Soulagement :Du Plomb dans la tête ne tient ni du pastiche, ni du bilan postmoderne. C’est un film de Water Hill, autrement dit, un travail de faiseur amoureux, d’expert en escogriffes rocailleux et en oiseaux de nuits. Chez lui, les vrais durs sont restés noctambules et lapidaires, depuis la noirceur néo-hollywoodienne deDriver. Noirceur qu’on allait bientôt voir se couler dans l’esthétique néon des années 80 (48 heures, Les Rues de feu). Sentir le vent tourner, se reconvertir en flairant l’air du temps, voilà la marque des artisans malins : Hill avait cette intelligence et cette force, utilisant les attentes et les cahiers des charges de chaque époque (facture, acteurs, genres, etc) comme toile de fond sur laquelle projeter ses marottes, sa mélancolie de brute épaisse, lisible dans les riffs d’harmonica salissants.

 

L’époque est dramatique pour les gens comme Hill.

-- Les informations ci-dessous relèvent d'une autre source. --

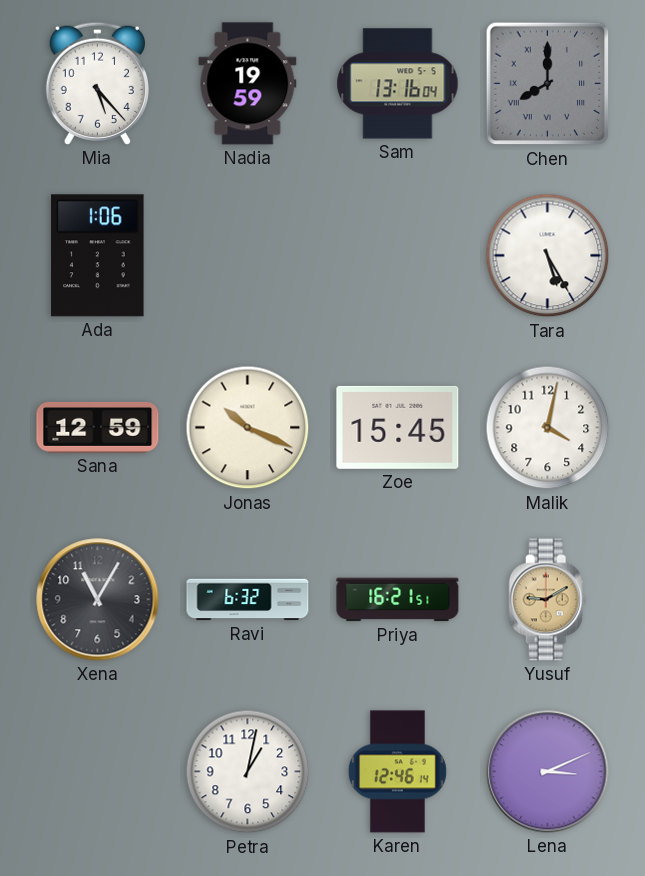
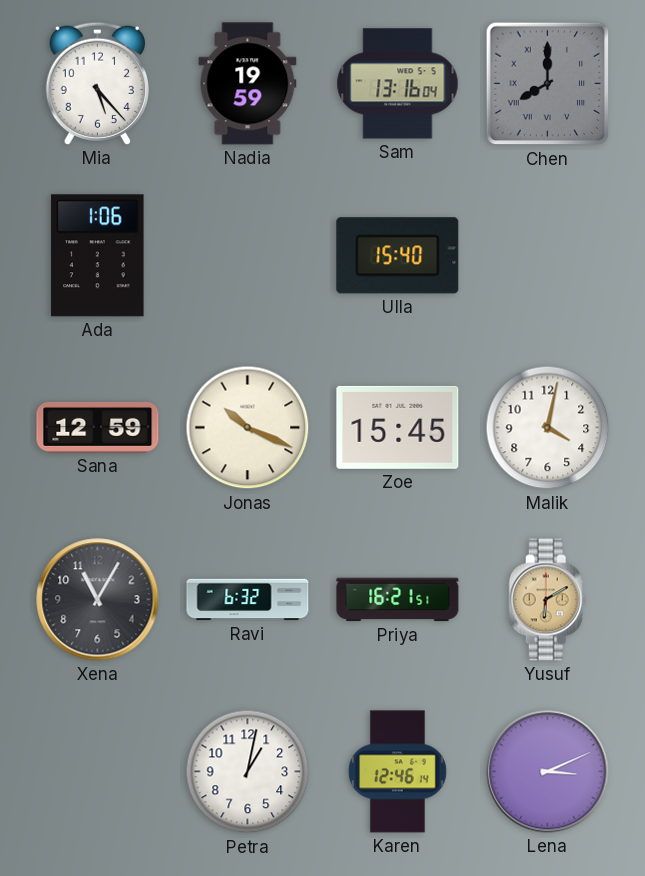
Ulla: none -> 15:40
Tara: 5:25 -> none
Yusuf: 9:10 -> 6:10
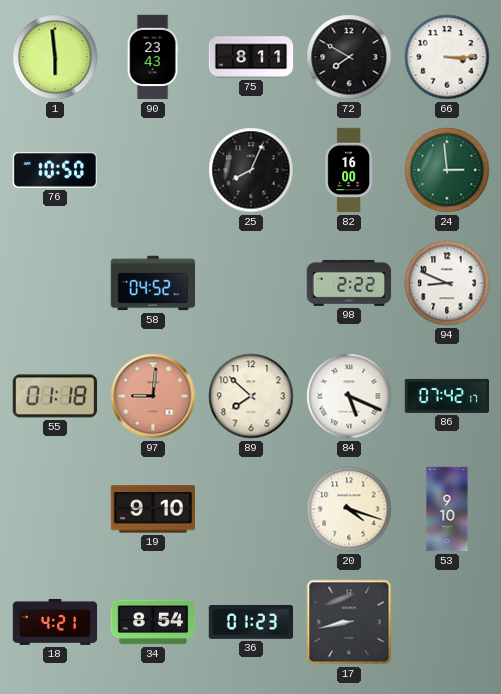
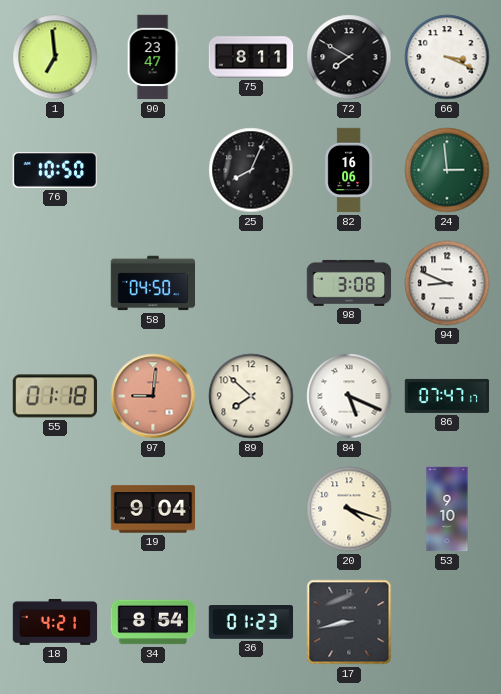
1: 5:59 -> 6:59
90: 23:43 -> 23:47
66: 3:15 -> 3:19
82: 16:00 -> 16:06
58: 04:52 -> 04:50
98: 2:22 -> 3:08
86: 07:42 -> 07:47
19: 9:10 -> 9:04
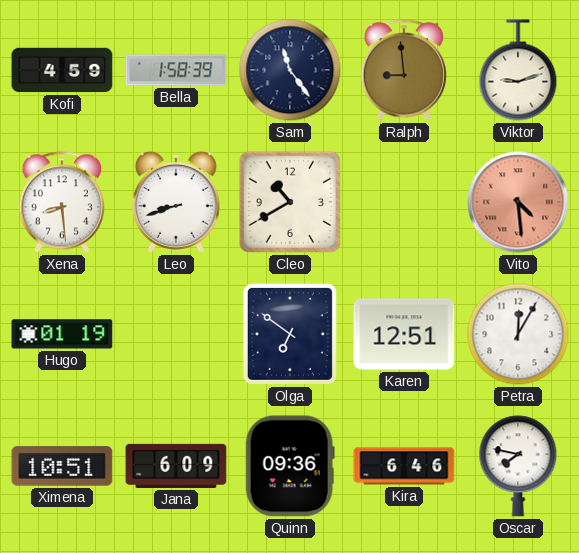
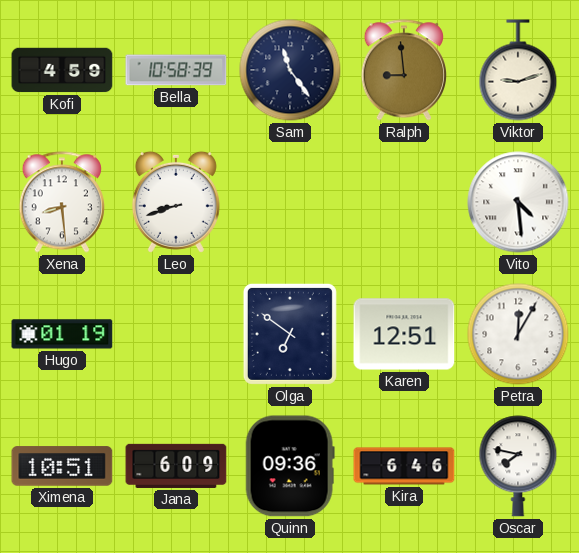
Bella: 1:58 -> 10:58
Cleo: 10:40 -> none
Vito dial: salmon -> white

Précisément parce qu’elle n’a pas d’identité, de canons, plus généralement de souffle global auxquels se fier. Hollywood se préoccupe de vieilles mythologies, de vieilles formes – ou, au contraire, anticipe le futur. Le thriller nocturne, lui, s’est recyclé à la télé. Pas vraiment un inventeur de formes, Hill fait donc ce qu’il peut pour continuer, à l’intérieur du film d’action des années 2010’s (genre vaporeux, donc) ses rêves de luttes viriles entre habitués du bitume. Cette Nouvelle-Orléans ramène à son cinéma  las, doucement essoufflé, tout en restant loin de lui. Le matériau d’origine, une BD couillue signée du Français Matz, proposait pourtant une matière intemporelle (l’association du flic pas orthodoxe et du hitman solitaire en fin de parcours). Mais rien n’y fait : l’action reste mécanique, la faute sans doute à un script qui laisse peu de place à la contemplation des fonds de verres. Le film n’ose pas s’accorder ce sous-régime propre au polar, se force à embrayer rapidement, à emprunter des parures et des rythmes vaguement empruntés à l’actionner, mais le coeur n’y est pas.

 

Reste que Du Plomb dans la tête arrange un mariage qui semblait presque déterminé. Celui de Hill avec Stallone, évidemment, qui n’est pas une simple addition de puissances, ni un grand mix pop gratuit, mais une évidence qui trouve sa nécessité dans ce que l’un fait du personnage de l’autre. Pourquoi au fond caster Stallone, plutôt que n’importe quel autre vieux loup de mer ? Parce que le tueur est un prolétaire de l’ombre, associé à un petit flic sans pedigree, et que leur histoire est forcément celle d’une émancipation. Or Stallone et Hill ont tous les deux mené cette quête. Les scènes les plus vivantes sont hors de l’action : ce sont celles où les deux hommes montent leurs petites affaires, droits contre le bar ; celles où ils manigancent, échafaudent des plans, ou même patientent entre deux besognes, dans l’habitacle modeste de leur voiture, en ouvriers finauds, tandis que les encravatés des hautes sphères (policières ou criminelles) leur adressent leur mépris depuis les beaux bureaux. Souvenons-nous de ce que fut Stallone : l’acteur américain du petit peuple, décidé à sortir de son rang, pas pour la gloire mais pour la démocratie. Question de principes. Balboa ne l’a jamais quitté – même s’il a ici largement gagné en cynisme individualiste. C’est ce corps en lutte qui resplendit dans le film, ce torse cuirassé, marqué de tatouages qui sont autant de lésions résorbées, de blessures faites à la mine, ou sur le champ de bataille. Ce corps, c’est presque celui de Bronson dans Le Bagarreur, le premier long de Hill, qui précisément racontait une tentative d’ascension en pleine vaches maigres, à la force des poings, un modèle de détermination prolétarienne à faire verdir 50 Cent. Et si Stallone devait encore réussir à incarner cette détermination, c’était en toute logique chez Hill. Bonne nouvelle, donc : la star sort du registre Expendables (Sly par Sly, en plein trip nostalgique) pour renouer avec sa spécialité première. Et se force, aussi, à jouer les salopards, talent qu’on avait un peu oublié chez lui. Un salopard pragmatique, mais tout de même un salopard juste : c’est plus fort que lui.